Althusmann redet sich vor den CDU-Anhängern richtig in Rage
Der Song ist so eindringlich, dass er sich schon nach ein paar Minuten im Gehirn des Hörers verankert. „Wir haben was großes vor“ singt ein junger dunkelhäutiger Sänger – und auf den Bildern sieht man kurze Zeit auch Bernd Althusmann, wie er sich im Takt rhythmisch bewegt. Die CDU spielt dieses Lied, das extra für den Landtagswahlkampf komponiert wurde, gleich mehrfach bei der großen Auftaktveranstaltung für die heiße Phase der Auseinandersetzung, gestern Abend in Hildesheim. Am Anfang wird zunächst nur ein Video gezeigt. Als sich dann aber die „Halle 39“ immer mehr füllt und zum Höhepunkt die Kanzlerin gemeinsam mit dem Spitzenkandidaten Bernd Althusmann auf der Bühne steht, tritt der Sänger Jeffrey Söderblom auch selbst auf – und bringt die Schar der CDU-Anhänger, rund 2000 sind gekommen, richtig zum Johlen. Nicht alle, aber doch einen großen Teil von ihnen. Dieses Lied ist der Weg, endlich die bislang so oft vermisste Begeisterung bei der Parteibasis zu erzeugen. Das zuweilen als steril und leidenschaftslos gerügte Auftreten Althusmanns soll so mit Herzblut gefüllt werden. Es gelingt, wenigstens an diesem Abend.
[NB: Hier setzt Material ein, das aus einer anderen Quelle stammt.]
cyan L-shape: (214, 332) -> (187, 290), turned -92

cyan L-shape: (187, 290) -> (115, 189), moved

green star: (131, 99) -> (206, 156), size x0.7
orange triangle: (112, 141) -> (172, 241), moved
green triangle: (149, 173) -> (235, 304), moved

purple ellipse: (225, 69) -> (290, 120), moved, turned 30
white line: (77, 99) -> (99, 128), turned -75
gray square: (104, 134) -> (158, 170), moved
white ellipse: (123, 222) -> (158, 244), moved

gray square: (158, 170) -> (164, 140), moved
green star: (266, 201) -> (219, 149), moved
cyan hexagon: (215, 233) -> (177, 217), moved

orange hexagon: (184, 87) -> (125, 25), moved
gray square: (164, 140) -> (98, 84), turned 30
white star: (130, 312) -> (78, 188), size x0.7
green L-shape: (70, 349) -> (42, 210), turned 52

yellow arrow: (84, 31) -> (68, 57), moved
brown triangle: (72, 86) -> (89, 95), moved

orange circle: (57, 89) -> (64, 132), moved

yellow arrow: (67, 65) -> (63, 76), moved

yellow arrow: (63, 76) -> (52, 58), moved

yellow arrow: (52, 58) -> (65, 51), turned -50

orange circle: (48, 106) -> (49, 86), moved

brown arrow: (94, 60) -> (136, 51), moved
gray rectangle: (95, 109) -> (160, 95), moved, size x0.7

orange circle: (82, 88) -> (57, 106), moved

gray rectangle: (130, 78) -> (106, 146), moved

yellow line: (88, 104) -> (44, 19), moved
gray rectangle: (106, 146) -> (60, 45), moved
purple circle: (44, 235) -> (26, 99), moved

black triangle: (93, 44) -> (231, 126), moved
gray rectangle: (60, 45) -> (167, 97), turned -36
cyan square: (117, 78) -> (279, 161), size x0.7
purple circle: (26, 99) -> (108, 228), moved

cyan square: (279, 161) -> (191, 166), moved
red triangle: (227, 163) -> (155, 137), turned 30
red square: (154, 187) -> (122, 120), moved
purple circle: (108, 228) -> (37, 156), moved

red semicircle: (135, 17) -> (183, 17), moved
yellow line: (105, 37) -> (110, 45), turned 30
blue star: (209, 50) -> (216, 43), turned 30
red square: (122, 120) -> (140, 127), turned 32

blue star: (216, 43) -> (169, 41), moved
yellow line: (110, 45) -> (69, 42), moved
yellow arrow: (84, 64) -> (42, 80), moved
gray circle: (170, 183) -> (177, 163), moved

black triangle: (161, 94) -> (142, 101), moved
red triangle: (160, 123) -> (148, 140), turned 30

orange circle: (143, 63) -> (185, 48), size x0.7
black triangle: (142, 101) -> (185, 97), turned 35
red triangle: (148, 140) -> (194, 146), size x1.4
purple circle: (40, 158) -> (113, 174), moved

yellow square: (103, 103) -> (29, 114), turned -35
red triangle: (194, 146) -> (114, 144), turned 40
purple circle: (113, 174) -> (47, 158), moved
Dabei sind die Bedingungen alles andere als großartig. Just in dem Augenblick, da die Christdemokraten in Niedersachsen eine prächtige Wahlkampflaune nötig hätten, lastet ein unerwartet mageres Ergebnis der Bundestagswahl auf der Partei. Und in Berlin brennt die Hütte. Wenige Stunden, bevor Merkel das erste Mal nach dem mäßigen Ergebnis der Bundestagswahl vor einer größeren Gruppe von Anhängern auftritt, sind in der Bundeshauptstadt epochale Entscheidungen gefallen. Wolfgang Schäuble, viele Jahre einer der mächtigsten CDU-Politiker, wird für das Amt des Bundestagspräsidenten nominiert, er verliert das mächtige Finanzministerium. Andrea Nahles, die SPD-Linke, ist an die Spitze der SPD-Fraktion gewählt worden und hat der CDU einen unerbittlich harten Kampf angekündigt. Und Horst Seehofer, der CSU-Vorsitzende, gerät intern in Bayern immer stärker unter Druck. Rufe nach seiner Ablösung werden laut. Aber Merkel, die ewige Kanzlerin, wirkt von diesen Stürmen im Zentrum der Macht immer noch relativ unbeeindruckt. Immerhin, in Hildesheim wirkt sie leicht angeschlagen. Aber sie spielt an diesem Tag nur die zweite Rolle.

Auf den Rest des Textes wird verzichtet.